Répression aveugle en RDC : Un étudiant arrêté à Kisangani pour conférence sur la Constitution

Publié le par Jean-Cornelis Nlandu-Tsasa

Une conférence de Filimbi (Archives)
Une conférence de Filimbi (Archives)

Bruxelles, 18/07 - Le militant du collectif Filimbi, l'étudiant Jean de Dieu Kilima, arrêté le samedi 9 juillet 2016 à Kisangani, vient d'être transféré à Kinshasa.
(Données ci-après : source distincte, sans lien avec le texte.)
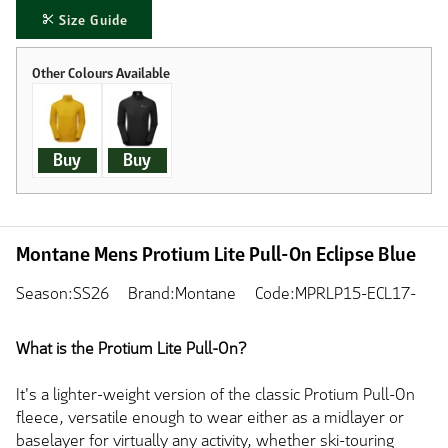
Size Guide
Buy
Buy
Montane Mens Protium Lite Pull-On Eclipse Blue
Season:SS26
Brand:Montane
Code:MPRLP15-ECL17-
What is the Protium Lite Pull-On?
It's a lighter-weight version of the classic Protium Pull-On
fleece, versatile enough to wear either as a midlayer or
baselayer for virtually any activity, whether ski-touring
Également membre de de la Coordination Front citoyen 2016/Province de la Tshopo, il avait été arrêté par les services en marge d’une conférence de presse qu'il avait tenue sur le lancement de la campagne de sensibilisation sur les articles clés de la Constitution.

Âgé de 27 ans, l’étudiant Kilima, de l’Université technologique internationale de Kisangani(UTIK), co-animait l’une des sept conférences de presse qu’organisait simultanément le Front citoyen 2016 dans ses différentes cellules à travers la RDC, à Kinshasa, Kisangani, Goma, Bukavu, Bunia, Butembo et Uvira, pour exiger la convocation de l’élection présidentielle le 19 décembre 2016, conformément à l’article 73 de la Constitution.

Même pour les novices du droit commun, ils rechercherons l'infraction mais ne la trouveront jamais. En effet, il n'y a qu'en République démocratique du Congo où organiser une conférence sur un sujet public constitue un crime, alors que des exposés du genre se tiennent à la pelle dans les universités et instituts supérieurs sans que leurs auteurs ne soient inquiétés. Alors pourquoi s’acharner sur un étudiant, qui ne fait que remplir son rôle de membre de la société civile ?

Jean de Dieu Kilima a été transféré à Kinshasa depuis le mardi 12 juillet dernier, dans le secret le plus total. Ce sont ses pairs du collectif qui l'ont révélé au cours d’une rencontre avec les journalistes, le vendredi15 juillet 2016 au siège de l’Asadho dans la commune de Gombe, dans la capitale congolaise.

A en croire Carbone Beni wa Beya, chargé de la mobilisation et déploiement de cette organisation, cité par le journal Le Phare, « il s’agit là d’une arrestation arbitraire, d’un acharnement, d’une violation flagrante de la liberté d’expression et d’un mépris total des règles les plus élémentaires de procédure pénale ». Il ajoute : « Nous ne nous laisserons pas impressionner par ces intimidations d’un temps révolu. La jeunesse congolaise aspire à un réel changement et travaille d’arrache-pied pour l’obtenir ».

Pour une république qui se veut « démocratique » et où parler de la Constitution devient un tabou, on se demande s'il ne faut pas simplement changer le nom du pays pour mieux refléter toute la chasse à laquelle se livre le pouvoir à l'égard de tout ce qui sent l'opposition, allant jusqu'à intenter des procès de façade à la chaîne, à confisquer les médias publics, bref à contrecarrer tout exercice des droits fondamentaux par une frange de la population.

Fin juin dernier, un communiqué de Lambert Mende, ministre de la Communication et des médias, accusait sans rire le collectif Filimbi de « mouvement terroriste », alors qu'il n'a pour seule arme que sa parole. Il est triste de constater que des gens qui ont été à l'école ne puisse utiliser leur savoir que pour causer du tort.